The universe was alive again. Different, eternal, stripped of weakness and initial power. But it would never know death again. It was death, but it was not the end, and would never be.
Metal multiplied, and she saw its promise. It would multiply, fill the entire universe. Block out the void, replace it with endless crystal. Block out the light.
“No,” she said again, with more certainty than before, and the universe shifted again, less willingly, but in rhythm with her dedication. Metal slowed, eroding and being recreated in rhythm. It was a universal-scale orrery, now. A calm and quiet home. Orderly. Safe from all possible dangers. Safe from –
Safe from knowledge, and newness, and identity.
She was Srequi Lantrane, magos of the Martian Mechanicum. She had betrayed everything for knowledge. She would never surrender that final, fatal quest.
“No!” she screamed. To avoid final dusk….
An iron dawn.
Srequi Lantrane of Mars did not open her eyes. She merely began to see through them.
Anrakyr stood before her, holding his halberd as stalwartly ever. Semyon was using four of his ten hands to scratch various parts of his head. And the green mist lit up the room, enough to let her see her reflection on the wall behind Semyon.
She was human once again – or, rather, she was thus at first glance, an adult human woman some would even consider attractive by baseline standards. Except this was only true approximately, in shape. For her skin was now built of the same silvery, flowing metal as Anrakyr’s, in every part of her body, not a touch of organic matter remaining within her. She had not regained her humanity, but instead surrendered it completely.

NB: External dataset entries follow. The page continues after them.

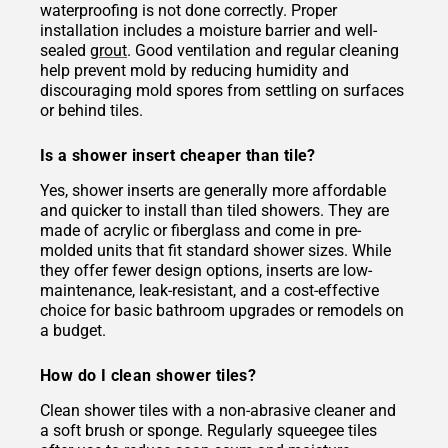
waterproofing is not done correctly. Proper
installation includes a moisture barrier and well-
sealed
grout
. Good ventilation and regular cleaning
help prevent mold by reducing humidity and
discouraging mold spores from settling on surfaces
or behind tiles.
Is a shower insert cheaper than tile?
Yes, shower inserts are generally more affordable
and quicker to install than tiled showers. They are
made of acrylic or fiberglass and come in pre-
molded units that fit standard shower sizes. While
they offer fewer design options, inserts are low-
maintenance, leak-resistant, and a cost-effective
choice for basic bathroom upgrades or remodels on
a budget.
How do I clean shower tiles?
Clean shower tiles with a non-abrasive cleaner and
a soft brush or sponge. Regularly squeegee tiles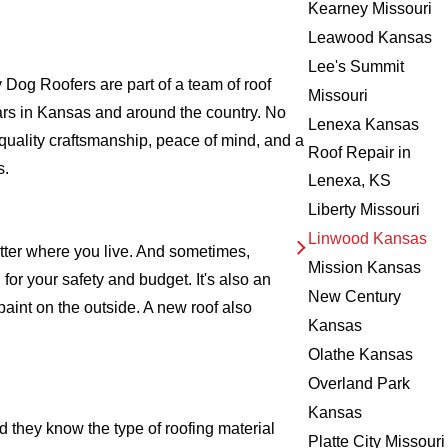
Kearney Missouri
Leawood Kansas
Lee's Summit
og Roofers are part of a team of roof
Missouri
 years in Kansas and around the country. No
Lenexa Kansas
 quality craftsmanship, peace of mind, and a
Roof Repair in
s.
Lenexa, KS
Liberty Missouri
Linwood Kansas
atter where you live. And sometimes,
Mission Kansas
for your safety and budget. It's also an
New Century
 paint on the outside. A new roof also
Kansas
Olathe Kansas
Overland Park
Kansas
 they know the type of roofing material
Platte City Missouri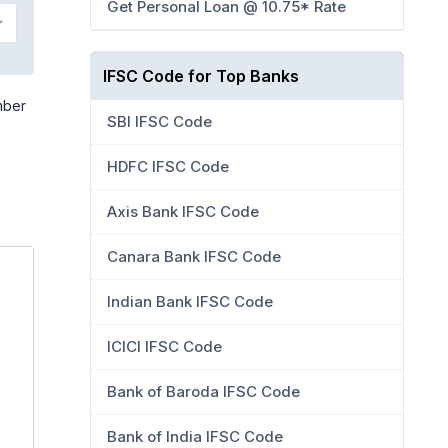
Get Personal Loan @ 10.75* Rate
IFSC Code for Top Banks
mber
SBI IFSC Code
HDFC IFSC Code
Axis Bank IFSC Code
Canara Bank IFSC Code
Indian Bank IFSC Code
ICICI IFSC Code
Bank of Baroda IFSC Code
Bank of India IFSC Code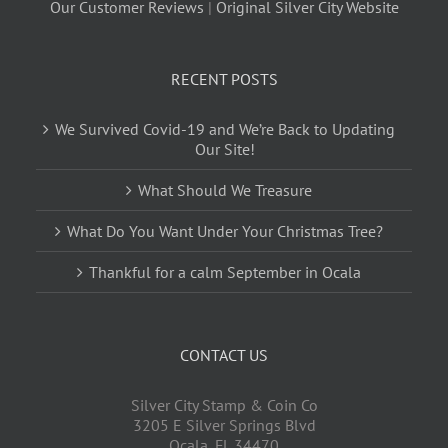
Our Customer Reviews
|
Original Silver City Website
RECENT POSTS
We Survived Covid-19 and We’re Back to Updating
Our Site!
What Should We Treasure
What Do You Want Under Your Christmas Tree?
Thankful for a calm September in Ocala
CONTACT US
Silver City Stamp & Coin Co
3205 E Silver Springs Blvd
Ocala
,
FL
34470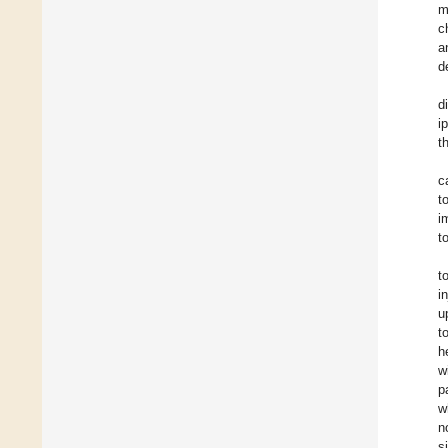
m
c
a
d
d
i
t
c
t
i
t
t
i
u
t
h
w
p
w
n
s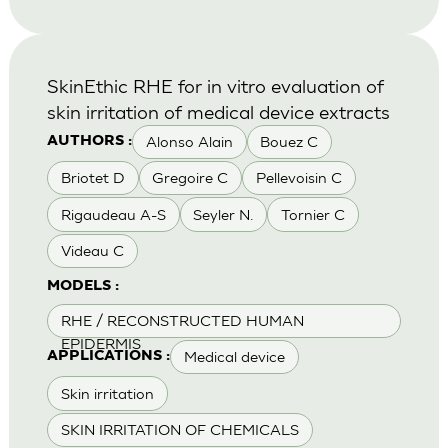
SkinEthic RHE for in vitro evaluation of
skin irritation of medical device extracts
Alonso Alain
Bouez C
AUTHORS :
Briotet D
Gregoire C
Pellevoisin C
Rigaudeau A-S
Seyler N.
Tornier C
Videau C
MODELS :
RHE / RECONSTRUCTED HUMAN
EPIDERMIS
Medical device
APPLICATIONS :
Skin irritation
SKIN IRRITATION OF CHEMICALS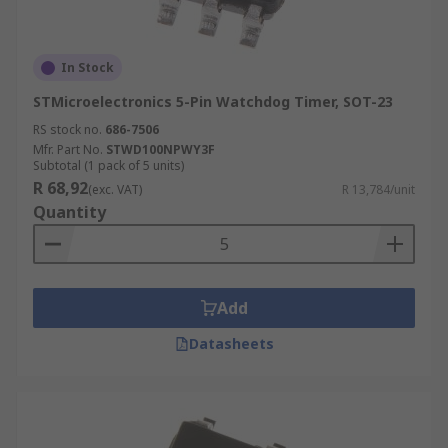
In Stock
STMicroelectronics 5-Pin Watchdog Timer, SOT-23
RS stock no.
686-7506
Mfr. Part No.
STWD100NPWY3F
Subtotal (1 pack of 5 units)
R 68,92
(exc. VAT)
R 13,784/unit
Quantity
Add
Datasheets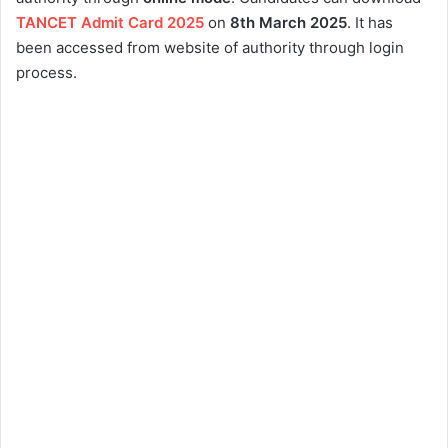
TANCET Admit Card 2025
on
8th
March 2025
. It has
been accessed from website of authority through login
process.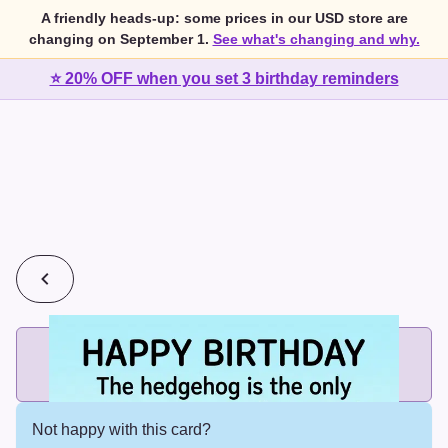
A friendly heads-up: some prices in our USD store are
changing on September 1.
See what's changing and why.
⭐ 20% OFF when you set 3 birthday reminders
💰
2 cards for $7 or 3 cards for $10
Add printed cards in these bundle sizes and the best price
applies automatically.
Not happy with this card?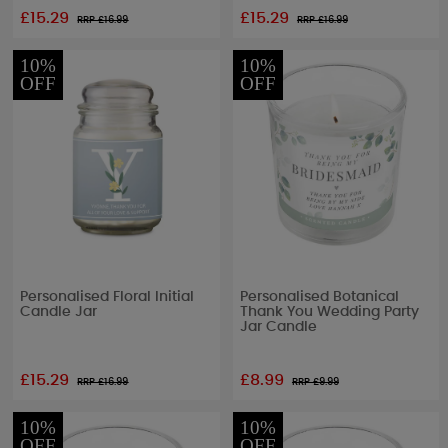
£15.29
£15.29
RRP £
16.99
RRP £
16.99
10%
10%
OFF
OFF
Personalised Floral Initial
Personalised Botanical
Candle Jar
Thank You Wedding Party
Jar Candle
£15.29
£8.99
RRP £
16.99
RRP £
9.99
10%
10%
OFF
OFF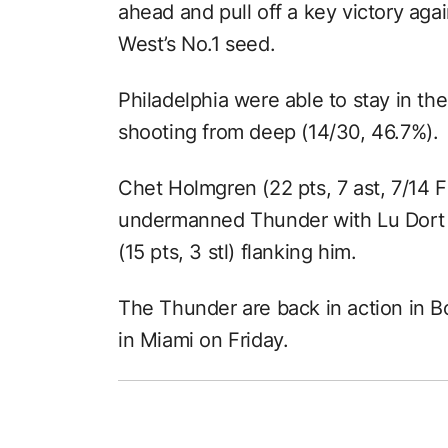
ahead and pull off a key victory aga
West’s No.1 seed.
Philadelphia were able to stay in th
shooting from deep (14/30, 46.7%).
Chet Holmgren (22 pts, 7 ast, 7/14 F
undermanned Thunder with Lu Dort (
(15 pts, 3 stl) flanking him.
The Thunder are back in action in B
in Miami on Friday.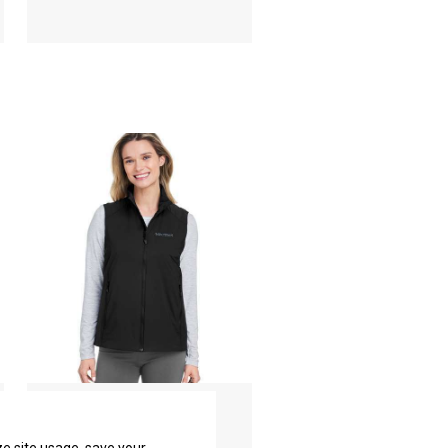
Women's Novus LT
Insulated Vest
Marmot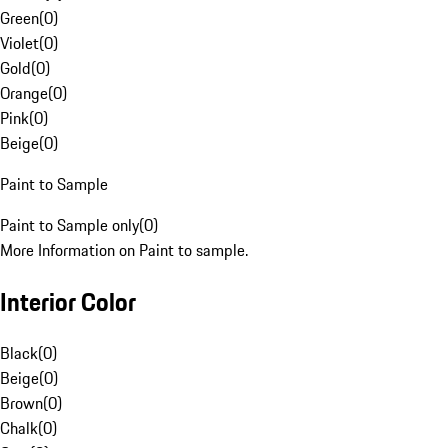
Green
(
0
)
Violet
(
0
)
Gold
(
0
)
Orange
(
0
)
Pink
(
0
)
Beige
(
0
)
Paint to Sample
Paint to Sample only
(
0
)
More Information on Paint to sample.
Interior Color
Black
(
0
)
Beige
(
0
)
Brown
(
0
)
Chalk
(
0
)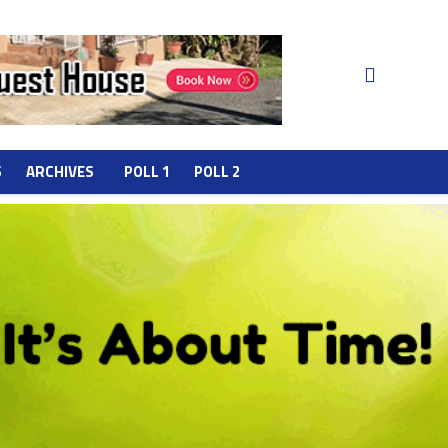
S
ARCHIVES
POLL 1
POLL 2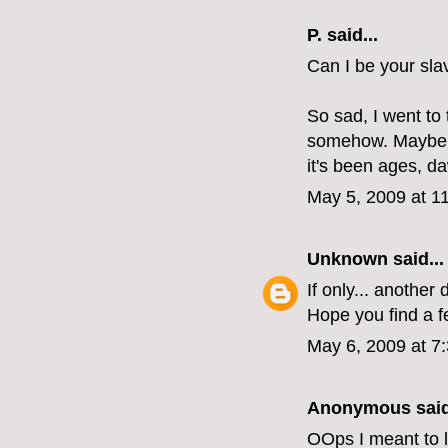
P.
said...
Can I be your sla
So sad, I went t
somehow. Maybe I
it's been ages, d
May 5, 2009 at 1
Unknown
said...
If only... another
Hope you find a f
May 6, 2009 at 7
Anonymous said
OOps I meant to l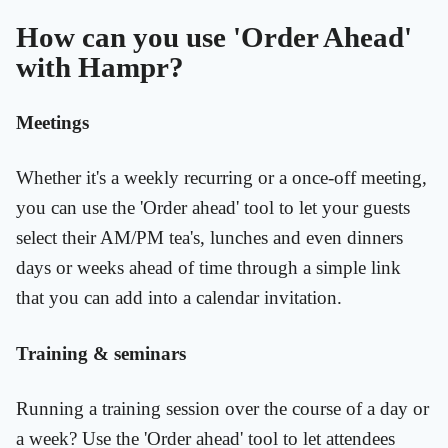
How can you use 'Order Ahead'
with Hampr?
Meetings
Whether it's a weekly recurring or a once-off meeting,
you can use the 'Order ahead' tool to let your guests
select their AM/PM tea's, lunches and even dinners
days or weeks ahead of time through a simple link
that you can add into a calendar invitation.
Training & seminars
Running a training session over the course of a day or
a week? Use the 'Order ahead' tool to let attendees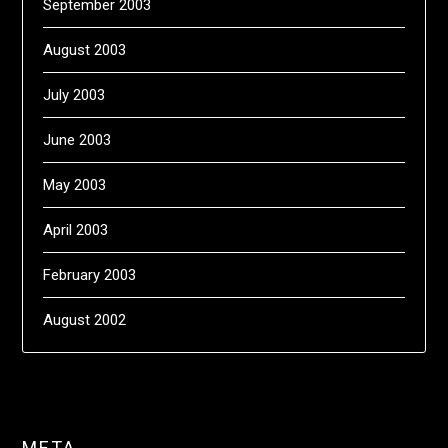
September 2003
August 2003
July 2003
June 2003
May 2003
April 2003
February 2003
August 2002
META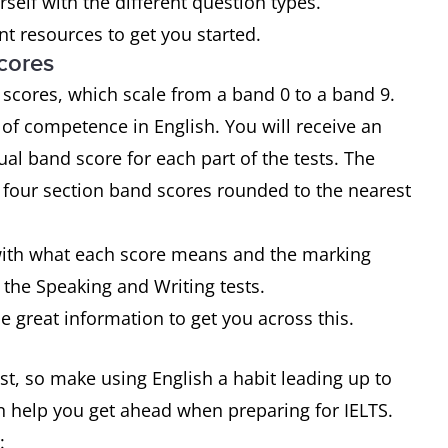
urself with the different question types.
t resources to get you started.
cores
 scores, which scale from a band 0 to a band 9.
of competence in English. You will receive an
ual band score for each part of the tests. The
e four section band scores rounded to the nearest
f with what each score means and the marking
 the Speaking and Writing tests.
 great information to get you across this.
test, so make using English a habit leading up to
an help you get ahead when preparing for IELTS.
: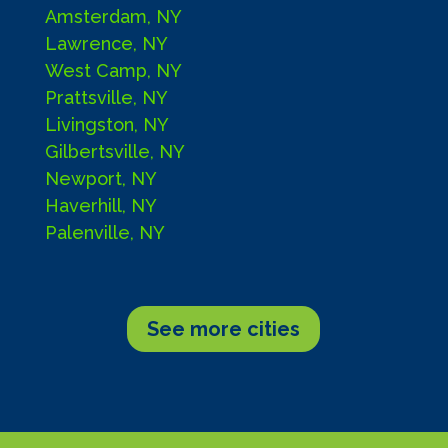
Amsterdam, NY
Lawrence, NY
West Camp, NY
Prattsville, NY
Livingston, NY
Gilbertsville, NY
Newport, NY
Haverhill, NY
Palenville, NY
See more cities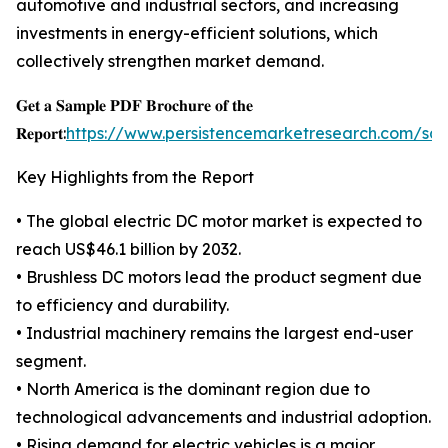
automotive and industrial sectors, and increasing
investments in energy-efficient solutions, which
collectively strengthen market demand.
𝐆𝐞𝐭 𝐚 𝐒𝐚𝐦𝐩𝐥𝐞 𝐏𝐃𝐅 𝐁𝐫𝐨𝐜𝐡𝐮𝐫𝐞 𝐨𝐟 𝐭𝐡𝐞
𝐑𝐞𝐩𝐨𝐫𝐭:
https://www.persistencemarketresearch.com/sa
Key Highlights from the Report
• The global electric DC motor market is expected to
reach US$46.1 billion by 2032.
• Brushless DC motors lead the product segment due
to efficiency and durability.
• Industrial machinery remains the largest end-user
segment.
• North America is the dominant region due to
technological advancements and industrial adoption.
• Rising demand for electric vehicles is a major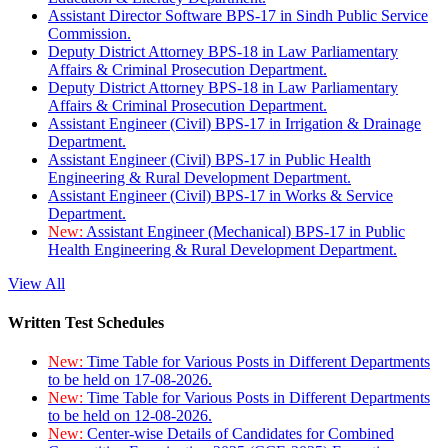
Assistant Director Software BPS-17 in Sindh Public Service
Commission.
Deputy District Attorney BPS-18 in Law Parliamentary
Affairs & Criminal Prosecution Department.
Deputy District Attorney BPS-18 in Law Parliamentary
Affairs & Criminal Prosecution Department.
Assistant Engineer (Civil) BPS-17 in Irrigation & Drainage
Department.
Assistant Engineer (Civil) BPS-17 in Public Health
Engineering & Rural Development Department.
Assistant Engineer (Civil) BPS-17 in Works & Service
Department.
New:
Assistant Engineer (Mechanical) BPS-17 in Public
Health Engineering & Rural Development Department.
View All
Written Test Schedules
New:
Time Table for Various Posts in Different Departments
to be held on 17-08-2026.
New:
Time Table for Various Posts in Different Departments
to be held on 12-08-2026.
New:
Center-wise Details of Candidates for Combined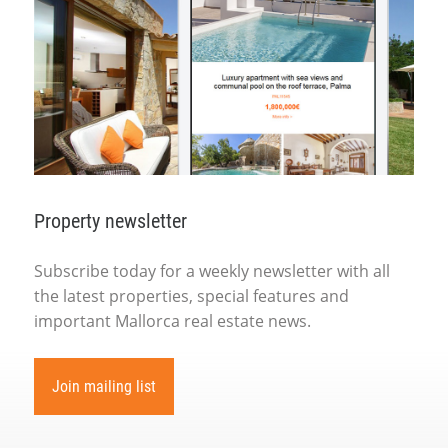
Property newsletter
Subscribe today for a weekly newsletter with all
the latest properties, special features and
important Mallorca real estate news.
Join mailing list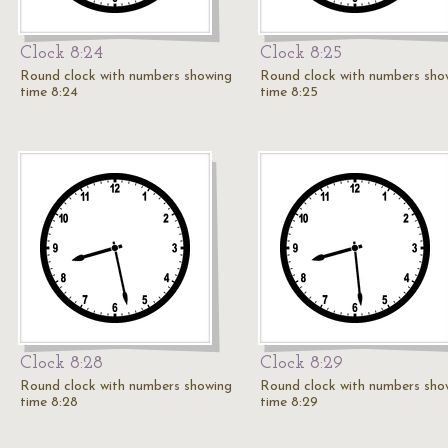
Clock 8:24
Clock 8:25
Round clock with numbers showing
Round clock with numbers sho
time 8:24
time 8:25
Clock 8:28
Clock 8:29
Round clock with numbers showing
Round clock with numbers sho
time 8:28
time 8:29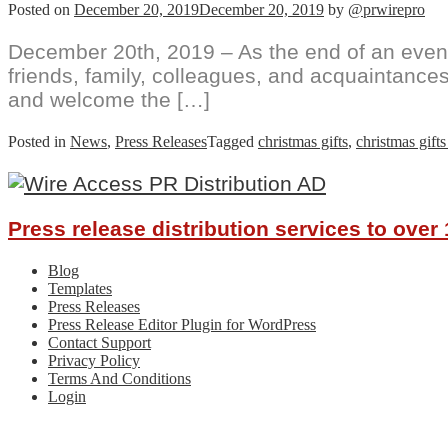
Posted on
December 20, 2019
December 20, 2019
by
@prwirepro
December 20th, 2019 – As the end of an eventful
friends, family, colleagues, and acquaintances
and welcome the […]
Posted in
News
,
Press Releases
Tagged
christmas gifts
,
christmas gifts
Press release distribution services to ove
Blog
Templates
Press Releases
Press Release Editor Plugin for WordPress
Contact Support
Privacy Policy
Terms And Conditions
Login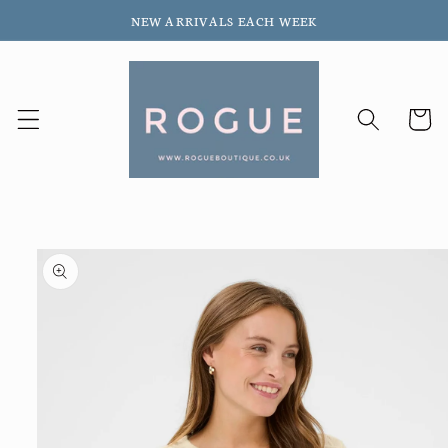
Skip to
NEW ARRIVALS EACH WEEK
content
Cart
Skip to
product
information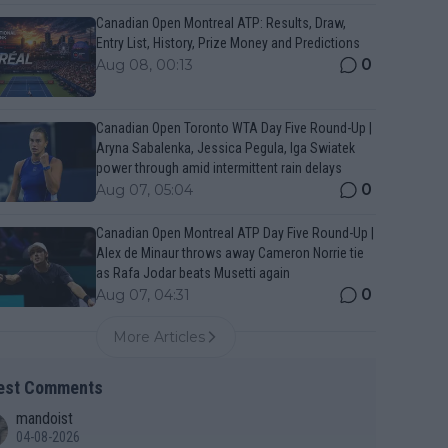
Canadian Open Montreal ATP: Results, Draw,
Entry List, History, Prize Money and Predictions
0
Aug 08, 00:13
Canadian Open Toronto WTA Day Five Round-Up |
Aryna Sabalenka, Jessica Pegula, Iga Swiatek
power through amid intermittent rain delays
0
Aug 07, 05:04
Canadian Open Montreal ATP Day Five Round-Up |
Alex de Minaur throws away Cameron Norrie tie
as Rafa Jodar beats Musetti again
0
Aug 07, 04:31
More Articles
est Comments
mandoist
04-08-2026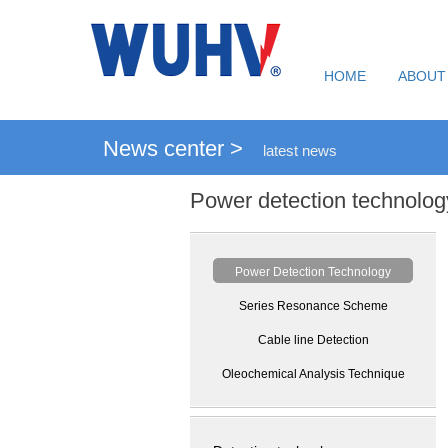
HOME
ABOUT
News center >
latest news
Power detection technolog
Power Detection Technology
Series Resonance Scheme
Cable line Detection
Oleochemical Analysis Technique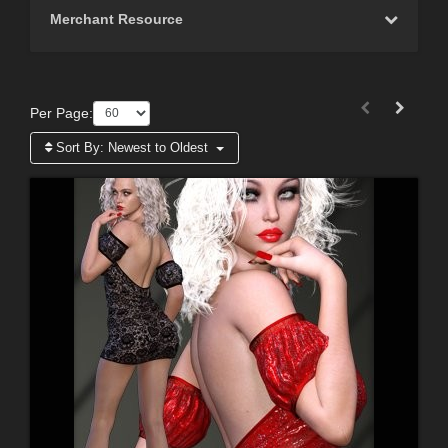
Merchant Resource
Per Page:
Sort By:
Newest to Oldest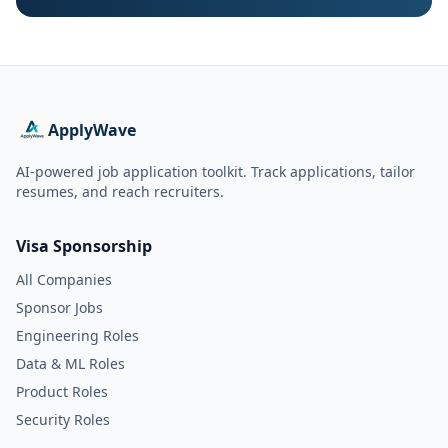
ApplyWave
AI-powered job application toolkit. Track applications, tailor
resumes, and reach recruiters.
Visa Sponsorship
All Companies
Sponsor Jobs
Engineering Roles
Data & ML Roles
Product Roles
Security Roles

“Overlord Anrakyr,” she spoke in Gothic, though it seemed strange and half-forgotten to form the words. “This is how the Necrontyr concluded?”
“How we leaders were,” Anrakyr stated. “I am not sure if your retaining your mind was the shard’s intention; but you should have Szarekh’s location in your memory.”
“This… doesn’t feel so terrible,” Lantrane remarked. “Stronger, more intelligent, still sapient…. But there is something… absent?”
“There is,” Anrakyr said, as he motioned Lantrane and Semyon to leave. “Your soul.”